Page 1 of 1
Find text between two different delimiters/tags using Regex
Posted: Sat Apr 03, 2021 9:39 am
by golife
Subject: Find text between two different delimiters/tags using Regex
Frequently, I am extracting the text data between two different tags or delimiters of varying length.
I like to use a Regex function, but even though trying various models published, I failed to get it working. Maybe someone has an idea to use the function below as a Regex function?
My LiveCode function looks like this:
Usage:
... Extract a number enclosed in parenthesis "(" and ")"
... Extracting text between a start tag, for example "---", and an ending tag "---/"

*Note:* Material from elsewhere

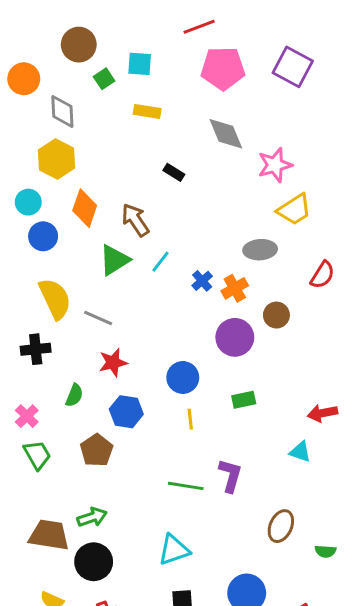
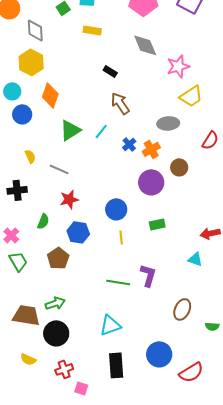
brown arrow: (135, 220) -> (120, 103), moved
yellow semicircle: (55, 299) -> (30, 156), size x0.5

... Defining one's own tags to extract text between such tags
... Extract tags from HTML or any other tagged source code
Note:
This function only returns the FIRST instance in a string. To go through a whole document, the function needs to be extended.
Code: Select all
// Example 1: Using "(" as the beginning tag and ")" as the ending tag
put "James hit the ball in the (23)rd soccer game in Milano." into tText
put filterTags (tText, "(,)" )
Code: Select all
// Example 2: Using beginning tag "---" and "---/" as ending tag
put "James played the ball in the at the ---23rd---/ soccer game." into tText
put filterTags (tText, "---,---/" )
Code: Select all
function filterTags pString,pDels
## Extract text that is between two different delimiters/tags
if pString = "?" then
return "filterTags ( pString, pDels ). "& \
"Param 'pDels': One or two delimiters ('tags','separators') "& \
"as comma separated items."
end if
local a,b
if the number of items of pDels is 2 then
put item 1 of pDels into pDel1
put item 2 of pDels into pDel2
else
return empty
end if
if pDel1 is pDel2 then return empty -- requires two tags that are different
put offset( pDel1 , pString ) + length( pDel1 ) into a
put offset( pDel2 , pString ) - 1 into b
if a > 0 AND b > a then
return char a to b of pString
else
return empty
end if
end filterTags
s
Regards, Roland (golife)
Re: Find text between two different delimiters/tags using Regex
Posted: Sat Apr 03, 2021 10:52 am
by grzkmo
Without regex:
Card with 2 Fields (f1, f2) and 1 Button
Text in fld "f1":
<div class="entry">
<h1>{{title}}</h1>
<div class="body">
{{body}}
</div>
</div>
A handlebars expression is a {{, some contents, followed by a }}
Code of field "f1":
Code: Select all
on mouseUp pMouseButton
constant kLd = "}}"
constant kId = "{{"
put fld "f1" into tText
set the linedelimiter to kLd
set the itemdelimiter to kId
repeat for each line tLine in tText
put the last item of tLine & cr after tFound
end repeat
delete the last char of tFound
put tFound into fld "f2"
end mouseUp
After mouse clicked the Text of fld "f2" will be:
title
body
, some contents, followed by a
Best
Günter
Re: Find text between two different delimiters/tags using Regex
Posted: Sat Apr 03, 2021 10:57 am
by grzkmo
Re: Find text between two different delimiters/tags using Regex
Posted: Sat Apr 03, 2021 11:21 am
by AxWald
From my Library-Stack:
Code: Select all
function inBeet_BL theString, theStart, theEnd, offNum
/* inBeet_BL() is a very fast function - it extracts data between 2 search hits.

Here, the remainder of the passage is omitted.